COVID-19 could also change how people are considered to be ‘resident’ in Costa Rica. The government has said that if foreign residents or refugees leave the country in this period, they will lose their immigration status.
Many refugees would lose a lot if they have to return home. I spoke with one Nicaraguan refugee who made clear his intention to stay. ‘How Nicaragua is dealing with COVID-19 is a joke’, he said. ‘Many people don’t know what the virus is there. The government say that people are dying of pneumonia, nothing more’. Refugees risk losing the relatively prosperous, secure life many have found in Costa Rica if they cross the border back to their own country. They may also run a greater risk of contracting the virus, especially if they return to Nicaragua, where the government appears to be in denial, encouraging residents of Managua to come out to sing and dance in the streets, and making minimal and tardy attempts to stem the spread of the virus.

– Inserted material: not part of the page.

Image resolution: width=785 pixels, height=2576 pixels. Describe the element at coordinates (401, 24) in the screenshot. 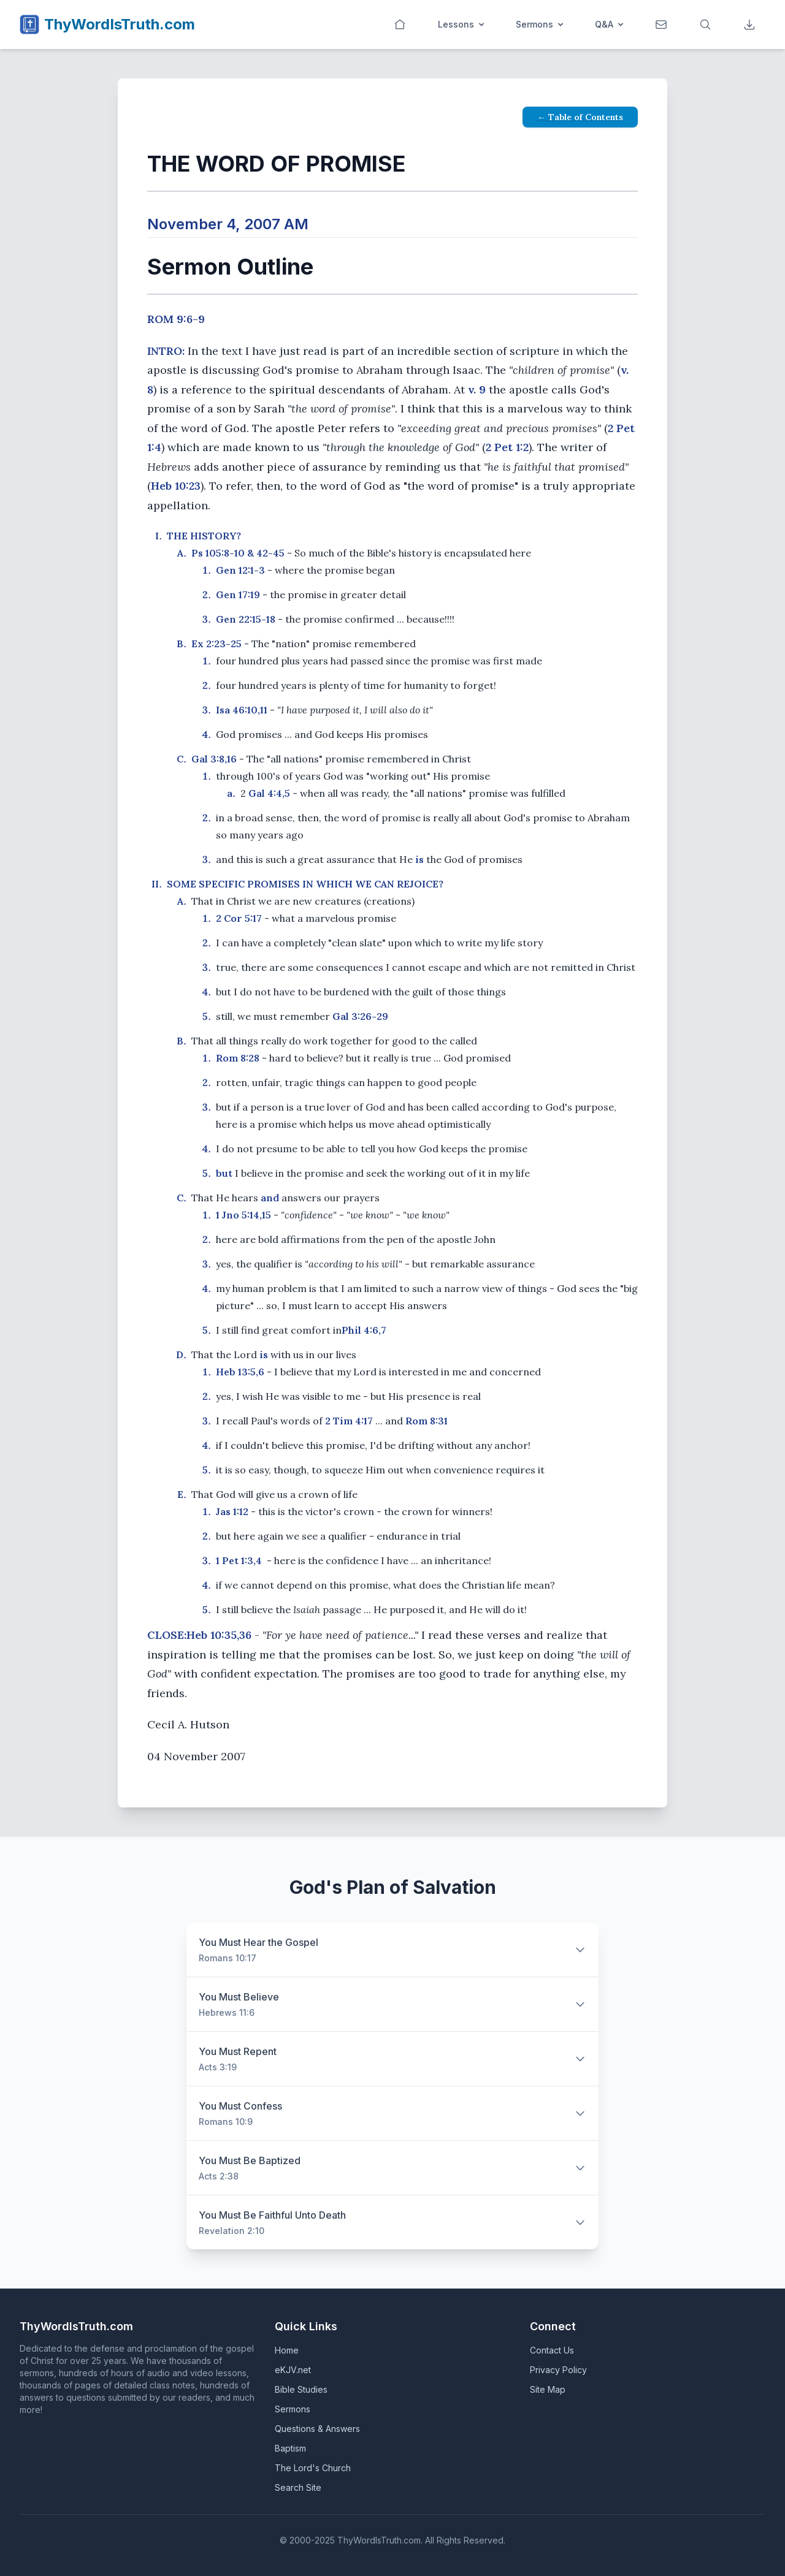 I see `[Home]` at that location.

The flow of immigrants from Nicaragua has also increased as conditions in the neighbouring country deteriorated. Between 2017 and 2018, the Costa Rican Directorate General of Migration and Immigration reported that Nicaraguan asylum applications in Costa Rica rose from 67 to 23,138 requests. That figure is suspected to be much higher now, but who knows how many Nicaraguans will return to their country in the midst of COVID-19’s turmoil?
Will foreign residents feel the same? Some may have to return to their home countries to support a sick relative or to care for family members. Returning perhaps would not cost them their personal safety and opportunities for a prosperous future. However, it could come at a great cost to their personal goals and careers. A migrant from the United States joked to me about returning to her native state of California. She said that it is highly unlikely that she will go back in this period, if she can avoid it. If she does so, her home and business in Costa Rica would be lost.

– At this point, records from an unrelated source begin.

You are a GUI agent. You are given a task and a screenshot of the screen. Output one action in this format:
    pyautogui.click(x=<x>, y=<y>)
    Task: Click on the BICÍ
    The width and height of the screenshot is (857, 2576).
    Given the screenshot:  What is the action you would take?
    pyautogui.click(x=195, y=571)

Perhaps the composition of Costa Rica’s population will change as a result of the pandemic. According to the 2011 Census, 9% of the population are immigrants. This figure has probably risen since then, given the increasing popularity of Costa Rica as a destination for US citizens to come to build a new life. Many will probably remain in the country during the pandemic, but it is difficult to say for how long COVID-19 will endure. As such, it is challenging to predict how many will stay put and retain their residency.
Looking on the bright side, but the future looks ominous
While confirmed cases and deaths from COVID-19 are still relatively low, Costa Rica may experience a more destructive epidemic than other countries. The nation relies on both its export industry and high numbers of foreign visitors to provide employment, both of which the virus is disrupting. Many Ticos are looking on the bright side, largely reassured by their government’s swift and focused response. However, current measures will hardly be adequate if the pandemic increases and persists.

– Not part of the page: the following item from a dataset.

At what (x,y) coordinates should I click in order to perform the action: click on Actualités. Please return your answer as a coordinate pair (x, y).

Very large numbers work in or are dependent on Costa Rica’s famed tourism sector. Tourists will return. The government is asking people to postpone their trips, as opposed to cancelling planned vacations. However, it may take between 3-5 years before tourists flock back in sufficient numbers to allow those who have been dismissed to return to their employment. If even the UK government is struggling to support the self-employed short-term, how will a ‘middle-class’ economy like Costa Rica subsidise or financially assist those laid off in the longer term? Ticos are trying to stay positive, but how will they survive in the meantime?
Katie Jones lived and worked in Mexico as an English teacher in the state of Puebla. She is now teaching in Costa Rica and is an active member of a local NGO aiming to assist the quality of education for children in an underprivileged barrio. She is the Ambassador for Education for Central America and Mexico for the International Fellowship of Rotarian Educators.